━━━━━ Data for the task
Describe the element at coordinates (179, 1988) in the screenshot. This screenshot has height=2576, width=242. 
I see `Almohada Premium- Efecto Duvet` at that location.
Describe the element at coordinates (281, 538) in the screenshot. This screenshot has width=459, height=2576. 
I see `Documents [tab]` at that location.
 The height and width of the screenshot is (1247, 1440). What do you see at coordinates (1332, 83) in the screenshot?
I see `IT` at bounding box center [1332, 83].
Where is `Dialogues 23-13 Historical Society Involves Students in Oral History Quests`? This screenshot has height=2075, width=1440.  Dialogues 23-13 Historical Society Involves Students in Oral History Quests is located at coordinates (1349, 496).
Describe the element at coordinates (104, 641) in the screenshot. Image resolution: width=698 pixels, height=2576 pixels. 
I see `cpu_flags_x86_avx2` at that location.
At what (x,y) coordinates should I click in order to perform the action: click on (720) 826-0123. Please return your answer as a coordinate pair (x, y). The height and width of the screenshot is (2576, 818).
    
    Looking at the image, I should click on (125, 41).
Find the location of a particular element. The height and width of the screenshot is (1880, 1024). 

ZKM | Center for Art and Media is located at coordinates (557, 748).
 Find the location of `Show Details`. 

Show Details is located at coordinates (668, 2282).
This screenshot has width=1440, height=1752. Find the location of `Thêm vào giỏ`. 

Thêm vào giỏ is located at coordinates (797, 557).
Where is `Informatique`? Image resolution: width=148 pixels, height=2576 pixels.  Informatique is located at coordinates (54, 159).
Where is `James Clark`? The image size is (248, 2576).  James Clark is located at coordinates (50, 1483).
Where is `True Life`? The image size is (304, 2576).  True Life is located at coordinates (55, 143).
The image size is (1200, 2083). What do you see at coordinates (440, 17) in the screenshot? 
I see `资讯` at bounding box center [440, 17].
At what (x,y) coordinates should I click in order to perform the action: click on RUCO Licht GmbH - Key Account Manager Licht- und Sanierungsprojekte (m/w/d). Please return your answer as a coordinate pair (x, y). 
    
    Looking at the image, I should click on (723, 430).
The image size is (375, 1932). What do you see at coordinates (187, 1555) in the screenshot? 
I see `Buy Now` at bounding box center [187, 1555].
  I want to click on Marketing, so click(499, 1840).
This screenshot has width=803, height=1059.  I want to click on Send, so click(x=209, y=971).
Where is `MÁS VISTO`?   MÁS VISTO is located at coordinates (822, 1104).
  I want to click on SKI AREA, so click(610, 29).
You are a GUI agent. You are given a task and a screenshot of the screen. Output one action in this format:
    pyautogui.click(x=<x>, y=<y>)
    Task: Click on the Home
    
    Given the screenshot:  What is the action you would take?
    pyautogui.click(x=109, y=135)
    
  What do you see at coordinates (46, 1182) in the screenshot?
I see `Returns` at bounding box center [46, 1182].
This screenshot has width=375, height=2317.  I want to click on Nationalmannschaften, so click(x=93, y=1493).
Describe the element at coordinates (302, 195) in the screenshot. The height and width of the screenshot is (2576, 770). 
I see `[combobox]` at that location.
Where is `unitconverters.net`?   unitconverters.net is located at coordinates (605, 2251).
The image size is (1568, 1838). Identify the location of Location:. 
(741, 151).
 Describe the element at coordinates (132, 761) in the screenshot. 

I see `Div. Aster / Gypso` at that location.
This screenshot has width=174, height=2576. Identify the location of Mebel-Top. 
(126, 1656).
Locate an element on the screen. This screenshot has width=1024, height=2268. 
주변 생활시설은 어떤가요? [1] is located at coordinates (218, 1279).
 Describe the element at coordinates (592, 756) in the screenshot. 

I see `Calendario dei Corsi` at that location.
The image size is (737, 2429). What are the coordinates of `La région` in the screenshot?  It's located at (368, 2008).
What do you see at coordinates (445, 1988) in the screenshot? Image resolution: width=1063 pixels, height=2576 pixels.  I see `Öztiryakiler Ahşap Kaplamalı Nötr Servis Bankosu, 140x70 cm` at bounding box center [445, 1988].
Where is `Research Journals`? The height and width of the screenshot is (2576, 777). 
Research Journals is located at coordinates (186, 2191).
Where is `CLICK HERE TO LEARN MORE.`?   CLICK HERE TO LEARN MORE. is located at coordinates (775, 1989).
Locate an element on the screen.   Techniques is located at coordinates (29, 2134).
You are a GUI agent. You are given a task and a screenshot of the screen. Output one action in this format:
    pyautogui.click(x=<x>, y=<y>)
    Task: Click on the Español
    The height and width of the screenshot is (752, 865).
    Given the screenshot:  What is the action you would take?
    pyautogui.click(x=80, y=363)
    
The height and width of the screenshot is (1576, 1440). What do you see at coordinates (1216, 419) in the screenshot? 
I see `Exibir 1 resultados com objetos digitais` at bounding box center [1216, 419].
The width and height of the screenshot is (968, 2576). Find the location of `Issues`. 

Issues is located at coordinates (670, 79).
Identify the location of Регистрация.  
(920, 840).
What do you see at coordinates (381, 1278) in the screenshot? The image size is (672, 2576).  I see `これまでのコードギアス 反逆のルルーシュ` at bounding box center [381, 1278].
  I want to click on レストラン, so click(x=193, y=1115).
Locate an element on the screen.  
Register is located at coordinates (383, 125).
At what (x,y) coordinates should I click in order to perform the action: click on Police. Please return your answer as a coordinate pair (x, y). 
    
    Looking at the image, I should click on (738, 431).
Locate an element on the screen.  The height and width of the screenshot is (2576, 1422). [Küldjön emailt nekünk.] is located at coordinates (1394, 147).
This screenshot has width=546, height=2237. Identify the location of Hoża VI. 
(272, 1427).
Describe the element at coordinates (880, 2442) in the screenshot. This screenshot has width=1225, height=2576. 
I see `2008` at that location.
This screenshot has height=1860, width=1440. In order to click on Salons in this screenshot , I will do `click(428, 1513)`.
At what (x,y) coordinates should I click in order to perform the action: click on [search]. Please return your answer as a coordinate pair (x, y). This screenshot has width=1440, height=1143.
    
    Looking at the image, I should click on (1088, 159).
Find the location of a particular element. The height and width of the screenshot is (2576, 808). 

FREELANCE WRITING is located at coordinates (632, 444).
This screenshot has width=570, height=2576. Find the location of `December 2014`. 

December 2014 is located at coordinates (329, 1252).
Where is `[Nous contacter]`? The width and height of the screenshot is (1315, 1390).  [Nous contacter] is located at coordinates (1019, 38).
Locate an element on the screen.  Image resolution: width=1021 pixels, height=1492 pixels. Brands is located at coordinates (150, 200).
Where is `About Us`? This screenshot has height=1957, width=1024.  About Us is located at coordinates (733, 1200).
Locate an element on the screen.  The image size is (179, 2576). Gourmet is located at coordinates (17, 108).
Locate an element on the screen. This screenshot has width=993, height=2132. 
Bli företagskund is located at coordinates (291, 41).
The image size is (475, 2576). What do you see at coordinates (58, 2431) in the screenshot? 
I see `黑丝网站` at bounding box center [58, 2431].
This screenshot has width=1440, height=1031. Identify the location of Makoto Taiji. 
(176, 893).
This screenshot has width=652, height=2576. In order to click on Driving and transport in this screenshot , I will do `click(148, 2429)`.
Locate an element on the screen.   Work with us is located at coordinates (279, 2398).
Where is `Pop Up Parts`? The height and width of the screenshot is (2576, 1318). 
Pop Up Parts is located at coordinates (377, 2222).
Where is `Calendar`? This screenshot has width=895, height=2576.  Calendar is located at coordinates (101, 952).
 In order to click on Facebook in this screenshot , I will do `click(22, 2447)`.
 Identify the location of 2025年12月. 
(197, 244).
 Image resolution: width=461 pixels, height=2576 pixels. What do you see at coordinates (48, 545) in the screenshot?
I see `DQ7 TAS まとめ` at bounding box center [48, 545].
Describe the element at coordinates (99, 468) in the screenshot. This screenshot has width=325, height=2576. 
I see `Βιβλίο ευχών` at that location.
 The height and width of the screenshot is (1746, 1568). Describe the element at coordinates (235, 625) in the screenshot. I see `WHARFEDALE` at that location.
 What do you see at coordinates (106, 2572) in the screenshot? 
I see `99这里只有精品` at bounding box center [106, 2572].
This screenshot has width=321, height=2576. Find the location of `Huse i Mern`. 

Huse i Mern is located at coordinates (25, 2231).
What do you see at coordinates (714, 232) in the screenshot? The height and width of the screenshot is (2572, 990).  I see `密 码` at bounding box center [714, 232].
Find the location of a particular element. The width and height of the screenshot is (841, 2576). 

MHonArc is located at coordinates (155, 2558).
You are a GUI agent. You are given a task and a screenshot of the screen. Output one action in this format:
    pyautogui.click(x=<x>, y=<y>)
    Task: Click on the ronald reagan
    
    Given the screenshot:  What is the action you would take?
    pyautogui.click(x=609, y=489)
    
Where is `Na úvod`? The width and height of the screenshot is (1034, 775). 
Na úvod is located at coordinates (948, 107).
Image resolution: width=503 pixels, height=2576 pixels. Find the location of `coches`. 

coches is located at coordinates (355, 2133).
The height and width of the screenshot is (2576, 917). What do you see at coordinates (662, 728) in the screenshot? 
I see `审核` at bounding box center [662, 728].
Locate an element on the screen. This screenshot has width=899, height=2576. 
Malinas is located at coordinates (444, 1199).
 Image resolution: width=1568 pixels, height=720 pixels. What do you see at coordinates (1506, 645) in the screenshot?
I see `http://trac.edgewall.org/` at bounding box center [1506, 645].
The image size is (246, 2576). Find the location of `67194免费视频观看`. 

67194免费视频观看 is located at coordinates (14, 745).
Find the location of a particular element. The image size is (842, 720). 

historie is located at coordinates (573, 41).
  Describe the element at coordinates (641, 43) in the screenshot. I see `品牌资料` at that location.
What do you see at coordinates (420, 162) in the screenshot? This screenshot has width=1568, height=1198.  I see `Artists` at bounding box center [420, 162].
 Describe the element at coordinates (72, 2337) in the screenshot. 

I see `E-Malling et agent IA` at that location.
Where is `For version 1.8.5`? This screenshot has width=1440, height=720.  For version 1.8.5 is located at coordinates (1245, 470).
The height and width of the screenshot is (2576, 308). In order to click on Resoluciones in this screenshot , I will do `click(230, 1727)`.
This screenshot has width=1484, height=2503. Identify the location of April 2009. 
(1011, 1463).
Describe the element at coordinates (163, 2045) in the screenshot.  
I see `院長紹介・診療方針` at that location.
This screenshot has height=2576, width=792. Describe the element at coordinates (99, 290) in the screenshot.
━━━━━━━━━━
*Directions for this task*. From the entries above, extract only the lines running from the one containing "This screenshot has width=1440, height=1031." through the one containing "In order to click on Facebook", inclusive.

*The answer*.
This screenshot has width=1440, height=1031. Identify the location of Makoto Taiji. 
(176, 893).
This screenshot has width=652, height=2576. In order to click on Driving and transport in this screenshot , I will do `click(148, 2429)`.
Locate an element on the screen.   Work with us is located at coordinates (279, 2398).
Where is `Pop Up Parts`? The height and width of the screenshot is (2576, 1318). 
Pop Up Parts is located at coordinates (377, 2222).
Where is `Calendar`? This screenshot has width=895, height=2576.  Calendar is located at coordinates (101, 952).
 In order to click on Facebook in this screenshot , I will do `click(22, 2447)`.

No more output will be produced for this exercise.